E infatti alla Borsa Merci di Bologna, sede delle contrattazioni, lo scorso 18 marzo le quotazioni del grano tenero hanno segnato un +33% in un mese sfondando per la prima volta in Italia i 40 euro a quintale. Passiamo al mais. Innanzitutto, a causa dell’invasione, è difficile che venga seminato ad aprile in Ucraina, pertanto potrebbe scarseggiare fino alla primavera 2023. “Nell’ultimo anno l’Italia ha importato 1,1 milioni di tonnellate dall’Ucraina (105 mila dalla Russia). Il rialzo dei prezzi è già stato del 41% in un mese. Il mais è fondamentale per la produzione di mangimi animali” scrive Gabanelli. La conseguenza? La carne sarà un lusso. Secondo la Cia-Agricoltori Italiani, 1 kg di manzo al banco è salito da 12 a quasi 15 euro, la lombata va verso i 25 euro e una bistecca a breve segnerà un +20%. Poi ci sono i fertilizzanti. Sempre da Dataroom: “La Russia — stando ai dati di Confagricoltura — produce il 15% dell’intera produzione mondiale di fertilizzanti. E le vendite all’estero di nitrato di ammonio sono state bloccate fino ad aprile. Sempre nell’ultimo anno l’Italia ne ha importato dall’Ucraina per 47 milioni di euro con un aumento del 600% rispetto al 2020, e dalla Russia per 61 milioni di euro con una diminuzione dell’11%”. Il presidente del Consiglio, Mario Draghi, ha dichiarato che l’Italia si rivolgerà ad altri “granai” come USA e Canada.

 

 

Ma ci sono tre ostacoli: i costi di logistica sono alti e i tempi di trasporto lunghi; in America del Nord il grano viene trattato con glifosato, potenzialmente cancerogeno e messo all’indice in UE e Italia (dove è usato solo in fase di presemina) e gran parte della produzione di mais Usa è Ogm, vietato dunque per formaggi e carni Dop.
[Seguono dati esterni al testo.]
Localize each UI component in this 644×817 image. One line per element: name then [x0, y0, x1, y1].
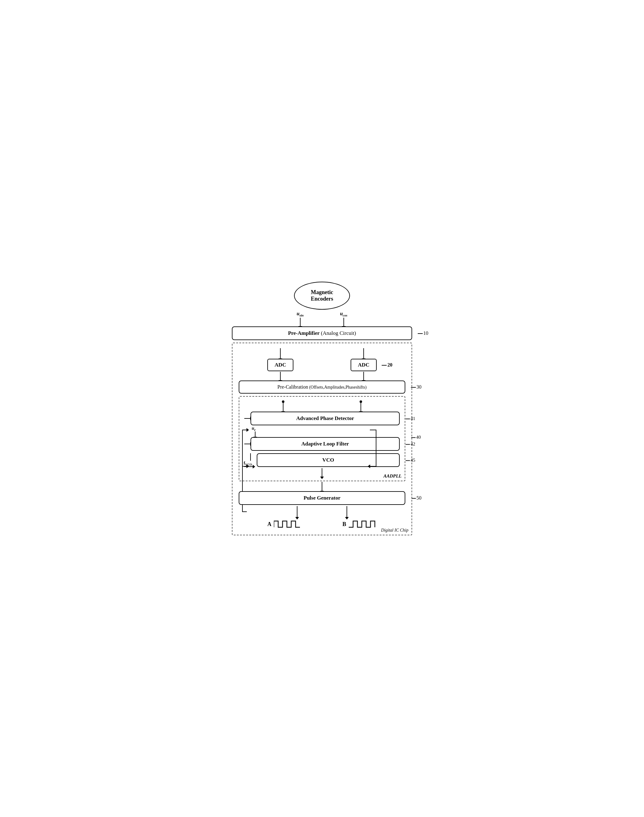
adc-left-box: ADC: [267, 359, 294, 371]
vco-box: VCO: [257, 453, 400, 467]
pulse-waveform-a: [274, 519, 302, 530]
vco-label: VCO: [322, 457, 334, 463]
ref-40: 40: [411, 435, 421, 440]
aadpll-boundary: AADPLL: [239, 396, 405, 481]
pre-amplifier-box: Pre-Amplifier (Analog Circuit): [232, 326, 412, 340]
digital-ic-chip-boundary: Digital IC Chip ADC ADC 20: [232, 342, 412, 535]
magnetic-encoders-label: Magnetic Encoders: [311, 289, 333, 302]
u-cos-label: ucos: [340, 311, 348, 317]
magnetic-encoders-block: Magnetic Encoders: [229, 282, 415, 310]
pre-calibration-box: Pre-Calibration (Offsets,Amplitudes,Phas…: [239, 381, 405, 393]
ref-20: 20: [382, 362, 392, 368]
output-b-label: B: [342, 521, 346, 528]
output-a-label: A: [267, 521, 271, 528]
block-diagram: Magnetic Encoders usin ucos: [229, 282, 415, 535]
adaptive-loop-filter-box: Adaptive Loop Filter: [250, 437, 400, 451]
pre-calibration-sublabel: (Offsets,Amplitudes,Phaseshifts): [308, 385, 366, 390]
apd-label: Advanced Phase Detector: [296, 415, 354, 421]
ref-41: 41: [406, 416, 415, 421]
pulse-generator-box: Pulse Generator: [239, 491, 405, 505]
pre-amplifier-label: Pre-Amplifier: [288, 330, 320, 336]
digital-ic-label: Digital IC Chip: [381, 528, 408, 533]
vco-box-wrapper: VCO 45: [257, 453, 400, 467]
fvco-label: fVCO: [244, 461, 252, 466]
ref-10: 10: [418, 330, 428, 336]
aadpll-label: AADPLL: [383, 473, 402, 479]
ue-signal-label: ue: [252, 426, 256, 432]
pre-amplifier-sublabel: (Analog Circuit): [319, 330, 356, 336]
u-sin-label: usin: [297, 311, 304, 317]
alf-label: Adaptive Loop Filter: [302, 441, 349, 447]
ref-45: 45: [406, 458, 415, 463]
ref-42: 42: [406, 441, 415, 447]
pulse-generator-label: Pulse Generator: [304, 495, 340, 501]
adc-right-box: ADC 20: [351, 359, 377, 371]
pre-calibration-label: Pre-Calibration: [278, 384, 308, 390]
ref-50: 50: [411, 495, 422, 501]
adc-right-label: ADC: [358, 362, 370, 368]
ref-30: 30: [411, 384, 422, 390]
advanced-phase-detector-box: Advanced Phase Detector: [250, 412, 400, 425]
adc-left-label: ADC: [275, 362, 286, 368]
magnetic-encoders-ellipse: Magnetic Encoders: [294, 282, 350, 310]
pulse-waveform-b: [349, 519, 377, 530]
Nessun allarme, invece, sulla pasta che si fa con il grano duro prodotto per oltre il 60% in Italia: “Costerà un po’ di più per i rincari dell’energia elettrica e del gas. Secondo Divella è atteso entro marzo un aumento di 12 centesimi al kg. Considerando che il consumo attuale di pasta pro capite in Italia è di circa 2 kg al mese, per una famiglia di 4 persone fanno poco più di 1 euro al mese”. Le alternative alla pasta? Il riso Arborio: qui siamo totalmente autosufficienti. Non spostatevi su uova, pollame perché l’aumento di energia e carburanti si sta facendo sentire sulla catena produttiva. Stessa sorte per il mercato ittico: i pescherecci sono rimasti in porto a causa del prezzo del gas facendo impennare il prezzo del pesce del 30% all’ingrosso e del 50% al dettaglio.